RAW DATA:
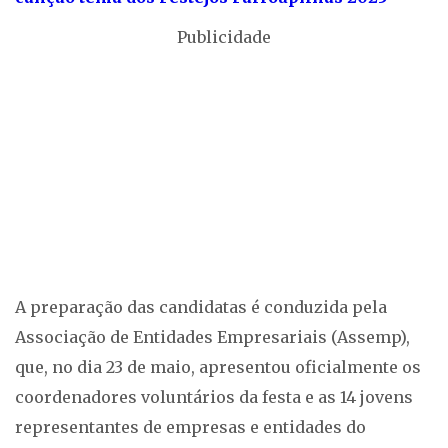
Publicidade
A preparação das candidatas é conduzida pela
Associação de Entidades Empresariais (Assemp),
que, no dia 23 de maio, apresentou oficialmente os
coordenadores voluntários da festa e as 14 jovens
representantes de empresas e entidades do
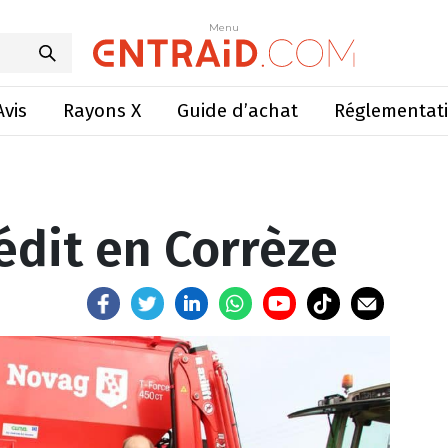
moir inédit en Corrèze
Menu
Menu
Avis
Rayons X
Guide d’achat
Réglementat
édit en Corrèze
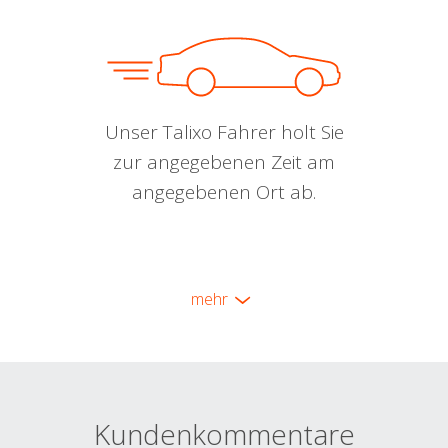
Unser Talixo Fahrer holt Sie
zur angegebenen Zeit am
angegebenen Ort ab.
mehr
Kundenkommentare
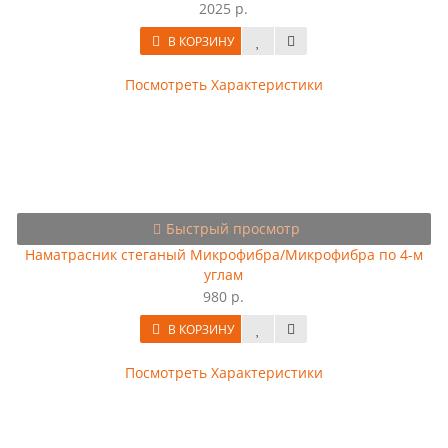
2025 р.
В КОРЗИНУ
Посмотреть Характеристики
Быстрый просмотр
Наматрасник стеганый Микрофибра/Микрофибра по 4-м
углам
980 р.
В КОРЗИНУ
Посмотреть Характеристики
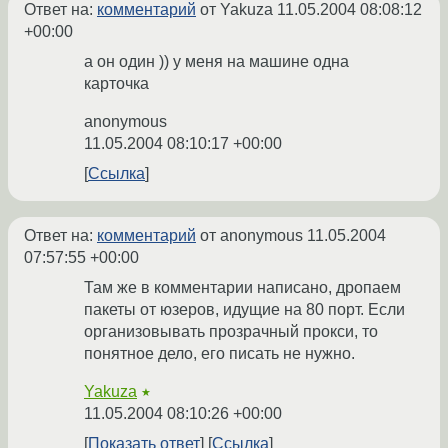
Ответ на:
комментарий
от Yakuza
11.05.2004 08:08:12
+00:00
а он один )) у меня на машине одна
карточка
anonymous
11.05.2004 08:10:17 +00:00
Ссылка
Ответ на:
комментарий
от anonymous
11.05.2004
07:57:55 +00:00
Там же в комментарии написано, дропаем
пакеты от юзеров, идущие на 80 порт. Если
организовывать прозрачный прокси, то
понятное дело, его писать не нужно.
Yakuza
★
11.05.2004 08:10:26 +00:00
Показать ответ
Ссылка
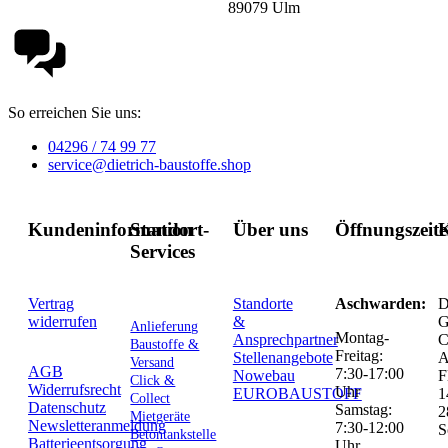
89079 Ulm
So erreichen Sie uns:
04296 / 74 99 77
service@dietrich-baustoffe.shop
Kundeninformation
Standort-
Über uns
Öffnungszeit
K
Services
Vertrag
Standorte
Aschwarden:
D
widerrufen
&
G
Anlieferung
Montag-
Ansprechpartner
C
Baustoffe &
Freitag:
Stellenangebote
Versand
AGB
7:30-17:00
Nowebau
F
Click &
Widerrufsrecht
Uhr
EUROBAUSTOFF
1
Collect
Datenschutz
Samstag:
2
Mietgeräte
Newsletteranmeldung
7:30-12:00
S
Betontankstelle
Batterieentsorgung
Uhr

WHAT YOU SHOULD DO: Please leave out the pictures as you reproduce the lines exactly, from the first line of the entries through the line containing "EUROBAUSTOFF".

ANSWER BOX:
Publicidade
A preparação das candidatas é conduzida pela
Associação de Entidades Empresariais (Assemp),
que, no dia 23 de maio, apresentou oficialmente os
coordenadores voluntários da festa e as 14 jovens
representantes de empresas e entidades do
moir inédit en Corrèze
Menu
Menu
Avis
Rayons X
Guide d’achat
Réglementat
édit en Corrèze
Unser Talixo Fahrer holt Sie
zur angegebenen Zeit am
angegebenen Ort ab.
mehr
Kundenkommentare
2025 р.
В КОРЗИНУ
Посмотреть Характеристики
Быстрый просмотр
Наматрасник стеганый Микрофибра/Микрофибра по 4-м
углам
980 р.
В КОРЗИНУ
Посмотреть Характеристики
Ответ на:
комментарий
от Yakuza
11.05.2004 08:08:12
+00:00
а он один )) у меня на машине одна
карточка
anonymous
11.05.2004 08:10:17 +00:00
Ссылка
Ответ на:
комментарий
от anonymous
11.05.2004
07:57:55 +00:00
Там же в комментарии написано, дропаем
пакеты от юзеров, идущие на 80 порт. Если
организовывать прозрачный прокси, то
понятное дело, его писать не нужно.
Yakuza
★
11.05.2004 08:10:26 +00:00
Показать ответ
Ссылка
89079 Ulm
So erreichen Sie uns:
04296 / 74 99 77
service@dietrich-baustoffe.shop
Kundeninformation
Standort-
Über uns
Öffnungszeit
K
Services
Vertrag
Standorte
Aschwarden:
D
widerrufen
&
G
Anlieferung
Montag-
Ansprechpartner
C
Baustoffe &
Freitag:
Stellenangebote
Versand
AGB
7:30-17:00
Nowebau
F
Click &
Widerrufsrecht
Uhr
EUROBAUSTOFF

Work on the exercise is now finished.